Als we onder de “geest” van een Concilie de gedachteschool van Bologna verstaan, die het Concilie slechts ziet als een stap vooruit in de richting van meer ontwikkeling van het dogma, kunnen we op dit punt zeker toegeven. We kunnen ook vaststellen dat Johannes Paulus II geloofde in een of andere versie van deze “geest”, zoals hij in zijn eerste toespraak als paus heeft verklaard:
“Maar zoals het Concilie niet beperkt blijft tot de documenten, zo eindigt het evenmin met de toepassingen ervan die gevolgd zijn in de postconciliaire jaren. We achten het dan ook als onze eerste plicht de uitvoering van de normen en richtlijnen van het Concilie zo zorgvuldig mogelijk te bevorderen, en dit door een voorzichtige en tevens aanmoedigende actie: bovenal willen we de groei van een aangepaste mentaliteit begunstigen. We bedoelen dit: eerst moeten we onszelf afstemmen op het Concilie, om dan in praktijk te brengen wat het Concilie uitdrukkelijk heeft verklaard, en om wat erin bevat ligt – en dat men gewoonlijk “impliciet” noemt – duidelijk naar voren te brengen, in het licht van de experimenten die nadien ondernomen zijn en van de eisen die ontstaan zijn uit de nieuwe omstandigheden. Het is, in één woord, nodig dat het vruchtbare zaad dat de Concilievaders, gevoed door Gods woord, in goede aarde gezaaid hebben, opgroeit tot rijpheid, in een ontwikkeling die eigen is aan beweging en leven. En met dat goede zaad door de Concilievaders gezaaid bedoelen wij hun gezaghebbende onderrichtingen en hun pastorale deliberaties. [1]

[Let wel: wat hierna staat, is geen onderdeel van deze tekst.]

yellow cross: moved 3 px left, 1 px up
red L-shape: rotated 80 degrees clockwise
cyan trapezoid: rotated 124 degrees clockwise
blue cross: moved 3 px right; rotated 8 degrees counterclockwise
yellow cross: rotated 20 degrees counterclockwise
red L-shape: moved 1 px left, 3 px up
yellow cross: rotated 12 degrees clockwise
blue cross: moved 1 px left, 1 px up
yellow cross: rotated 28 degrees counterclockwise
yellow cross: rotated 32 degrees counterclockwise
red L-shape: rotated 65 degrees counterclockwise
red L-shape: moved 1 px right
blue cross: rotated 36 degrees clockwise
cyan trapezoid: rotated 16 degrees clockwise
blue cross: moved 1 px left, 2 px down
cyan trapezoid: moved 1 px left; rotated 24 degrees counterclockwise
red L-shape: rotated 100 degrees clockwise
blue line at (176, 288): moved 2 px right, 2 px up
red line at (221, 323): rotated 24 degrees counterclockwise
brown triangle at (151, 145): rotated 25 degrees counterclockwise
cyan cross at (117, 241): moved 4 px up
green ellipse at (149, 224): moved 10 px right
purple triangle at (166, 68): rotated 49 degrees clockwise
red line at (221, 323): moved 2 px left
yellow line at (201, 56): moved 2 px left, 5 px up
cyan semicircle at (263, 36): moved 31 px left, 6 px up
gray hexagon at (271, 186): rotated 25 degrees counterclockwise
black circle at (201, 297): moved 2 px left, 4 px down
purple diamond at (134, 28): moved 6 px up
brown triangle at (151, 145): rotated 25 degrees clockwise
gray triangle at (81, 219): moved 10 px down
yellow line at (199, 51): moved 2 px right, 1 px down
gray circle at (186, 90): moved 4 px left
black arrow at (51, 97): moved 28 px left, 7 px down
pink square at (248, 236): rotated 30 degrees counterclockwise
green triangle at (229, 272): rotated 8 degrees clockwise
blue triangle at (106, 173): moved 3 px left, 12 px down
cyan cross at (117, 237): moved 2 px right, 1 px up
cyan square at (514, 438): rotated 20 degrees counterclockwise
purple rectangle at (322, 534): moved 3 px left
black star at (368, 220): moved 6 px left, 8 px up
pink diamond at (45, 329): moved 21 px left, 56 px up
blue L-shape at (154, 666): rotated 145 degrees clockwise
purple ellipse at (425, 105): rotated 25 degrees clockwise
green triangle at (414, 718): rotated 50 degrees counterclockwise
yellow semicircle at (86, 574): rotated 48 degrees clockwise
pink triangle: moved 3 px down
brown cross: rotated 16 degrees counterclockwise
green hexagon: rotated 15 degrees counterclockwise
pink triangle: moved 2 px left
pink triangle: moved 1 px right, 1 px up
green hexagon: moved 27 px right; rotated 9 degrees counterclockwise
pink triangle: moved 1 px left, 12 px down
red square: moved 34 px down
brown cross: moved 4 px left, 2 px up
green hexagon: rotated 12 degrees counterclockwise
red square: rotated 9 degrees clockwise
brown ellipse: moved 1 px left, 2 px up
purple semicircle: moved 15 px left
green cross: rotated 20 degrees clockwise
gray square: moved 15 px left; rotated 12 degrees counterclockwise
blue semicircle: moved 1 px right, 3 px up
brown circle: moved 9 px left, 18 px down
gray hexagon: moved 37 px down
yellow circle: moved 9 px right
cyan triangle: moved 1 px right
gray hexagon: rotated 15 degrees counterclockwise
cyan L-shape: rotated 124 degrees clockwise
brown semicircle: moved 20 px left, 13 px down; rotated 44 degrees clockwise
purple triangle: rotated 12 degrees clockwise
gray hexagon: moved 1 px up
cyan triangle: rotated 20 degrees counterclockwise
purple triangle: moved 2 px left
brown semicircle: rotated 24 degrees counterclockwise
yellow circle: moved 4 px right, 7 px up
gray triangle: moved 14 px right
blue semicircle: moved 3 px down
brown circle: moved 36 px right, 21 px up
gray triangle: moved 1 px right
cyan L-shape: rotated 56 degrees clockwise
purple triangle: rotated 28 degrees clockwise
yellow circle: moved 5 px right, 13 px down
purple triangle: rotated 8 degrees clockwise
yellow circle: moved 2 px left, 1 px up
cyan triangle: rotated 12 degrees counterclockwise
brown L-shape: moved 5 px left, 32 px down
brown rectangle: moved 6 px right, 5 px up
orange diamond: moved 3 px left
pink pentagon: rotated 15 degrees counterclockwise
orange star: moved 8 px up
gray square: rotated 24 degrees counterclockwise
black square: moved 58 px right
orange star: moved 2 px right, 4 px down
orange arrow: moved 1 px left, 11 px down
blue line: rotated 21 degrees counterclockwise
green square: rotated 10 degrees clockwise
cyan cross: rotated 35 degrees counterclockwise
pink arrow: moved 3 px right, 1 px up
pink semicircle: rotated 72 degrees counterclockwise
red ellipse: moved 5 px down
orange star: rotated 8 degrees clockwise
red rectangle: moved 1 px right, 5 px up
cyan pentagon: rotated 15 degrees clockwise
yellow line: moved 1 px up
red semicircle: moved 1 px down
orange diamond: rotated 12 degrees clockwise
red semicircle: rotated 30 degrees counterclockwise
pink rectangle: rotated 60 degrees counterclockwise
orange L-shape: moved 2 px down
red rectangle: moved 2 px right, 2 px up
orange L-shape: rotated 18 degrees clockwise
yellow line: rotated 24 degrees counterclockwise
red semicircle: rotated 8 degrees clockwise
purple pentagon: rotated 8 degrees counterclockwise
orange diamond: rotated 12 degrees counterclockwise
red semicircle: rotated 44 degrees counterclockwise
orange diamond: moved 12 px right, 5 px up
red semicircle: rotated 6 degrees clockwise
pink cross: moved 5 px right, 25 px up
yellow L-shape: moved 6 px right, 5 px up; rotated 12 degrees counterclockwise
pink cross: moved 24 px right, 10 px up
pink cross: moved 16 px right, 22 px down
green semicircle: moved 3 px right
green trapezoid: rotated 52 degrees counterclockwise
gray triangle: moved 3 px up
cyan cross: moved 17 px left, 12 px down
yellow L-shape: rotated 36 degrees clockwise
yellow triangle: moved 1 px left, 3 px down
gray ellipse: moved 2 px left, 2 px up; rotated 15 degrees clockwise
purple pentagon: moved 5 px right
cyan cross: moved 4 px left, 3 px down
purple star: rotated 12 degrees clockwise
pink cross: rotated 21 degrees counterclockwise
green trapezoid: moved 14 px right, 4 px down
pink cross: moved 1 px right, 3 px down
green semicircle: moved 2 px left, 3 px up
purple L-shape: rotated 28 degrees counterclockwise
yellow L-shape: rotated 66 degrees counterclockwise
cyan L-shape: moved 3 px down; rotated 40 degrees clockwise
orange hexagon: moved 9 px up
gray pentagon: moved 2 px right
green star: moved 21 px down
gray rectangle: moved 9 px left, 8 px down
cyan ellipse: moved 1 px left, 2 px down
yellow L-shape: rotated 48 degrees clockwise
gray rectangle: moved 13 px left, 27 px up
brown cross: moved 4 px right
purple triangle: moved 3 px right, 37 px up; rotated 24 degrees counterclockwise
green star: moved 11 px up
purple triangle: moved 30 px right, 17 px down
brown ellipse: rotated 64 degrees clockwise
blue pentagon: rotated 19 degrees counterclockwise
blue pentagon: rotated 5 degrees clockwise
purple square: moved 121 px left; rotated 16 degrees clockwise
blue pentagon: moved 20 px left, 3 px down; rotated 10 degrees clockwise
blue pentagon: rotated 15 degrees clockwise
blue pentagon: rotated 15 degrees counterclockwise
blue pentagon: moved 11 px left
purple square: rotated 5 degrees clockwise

Johannes Paulus II beweerde inderdaad dat het interreligieuze gebed van Assisi de zichtbare uitdrukking was van Vaticanum II.[2] Dit komt precies overeen met de kritiek van Viganò, die de punten voorwaarts verbindt met de Pachamama-afgod en de godslastering van Abu Dhabi: “Als de pachamama in een kerk aanbeden kan worden, dan hebben we dat te danken aan Dignitatis Humanae […] … Als de Verklaring van Abu Dhabi wordt ondertekend, dan hebben we dat te danken aan Nostra Aetate“. Johannes Paulus II zelf zag zijn werk als een voortzetting van wat “impliciet” in de documenten zelf stond, en dat ondermijnt de beweringen van Benedictus XVI dat de slechte vruchten van het Concilie afkomstig zijn van de pers of de verkeerde hermeneutiek en niet van het Concilie zelf.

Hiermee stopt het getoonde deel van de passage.